*** Opening of Recorded information ***

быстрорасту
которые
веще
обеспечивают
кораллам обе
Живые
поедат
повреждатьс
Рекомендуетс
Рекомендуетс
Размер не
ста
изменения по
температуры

*** Close of Recorded information ***

Exercise aim -
The material above is to be transcribed in full, exactly as it appears.

Completed exercise -
быстрорасту
которые
веще
обеспечивают
кораллам обе
Живые
поедат
повреждатьс
Рекомендуетс
Рекомендуетс
Размер не
ста
изменения по
температуры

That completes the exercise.